*Activity*. Copy exactly, please, the line that has "Останні публікації" in it along with every line after it to the end of the listing.

*Dataset records*.
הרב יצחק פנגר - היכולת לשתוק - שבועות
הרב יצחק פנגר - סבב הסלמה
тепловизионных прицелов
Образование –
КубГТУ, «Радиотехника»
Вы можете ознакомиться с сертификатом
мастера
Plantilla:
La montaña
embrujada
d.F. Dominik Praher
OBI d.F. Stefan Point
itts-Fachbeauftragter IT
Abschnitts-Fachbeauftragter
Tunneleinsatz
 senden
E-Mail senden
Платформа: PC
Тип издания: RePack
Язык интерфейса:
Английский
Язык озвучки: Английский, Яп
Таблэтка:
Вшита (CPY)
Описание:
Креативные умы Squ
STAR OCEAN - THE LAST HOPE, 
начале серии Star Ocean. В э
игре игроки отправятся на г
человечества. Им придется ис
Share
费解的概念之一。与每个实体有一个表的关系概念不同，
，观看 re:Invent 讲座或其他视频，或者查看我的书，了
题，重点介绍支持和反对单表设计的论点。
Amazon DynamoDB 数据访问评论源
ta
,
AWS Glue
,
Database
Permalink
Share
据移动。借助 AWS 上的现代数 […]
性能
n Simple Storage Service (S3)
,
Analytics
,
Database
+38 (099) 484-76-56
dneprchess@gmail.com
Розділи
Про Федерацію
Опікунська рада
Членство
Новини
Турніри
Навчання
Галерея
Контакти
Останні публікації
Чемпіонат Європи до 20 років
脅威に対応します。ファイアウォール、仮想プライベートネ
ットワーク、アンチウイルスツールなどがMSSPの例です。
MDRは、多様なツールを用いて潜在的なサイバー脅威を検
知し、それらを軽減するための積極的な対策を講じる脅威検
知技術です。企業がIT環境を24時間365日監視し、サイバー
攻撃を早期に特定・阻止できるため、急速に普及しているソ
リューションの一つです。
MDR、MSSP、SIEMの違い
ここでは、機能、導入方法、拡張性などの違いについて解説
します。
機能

*Finished exercise*.
Останні публікації
Чемпіонат Європи до 20 років
脅威に対応します。ファイアウォール、仮想プライベートネ
ットワーク、アンチウイルスツールなどがMSSPの例です。
MDRは、多様なツールを用いて潜在的なサイバー脅威を検
知し、それらを軽減するための積極的な対策を講じる脅威検
知技術です。企業がIT環境を24時間365日監視し、サイバー
攻撃を早期に特定・阻止できるため、急速に普及しているソ
リューションの一つです。
MDR、MSSP、SIEMの違い
ここでは、機能、導入方法、拡張性などの違いについて解説
します。
機能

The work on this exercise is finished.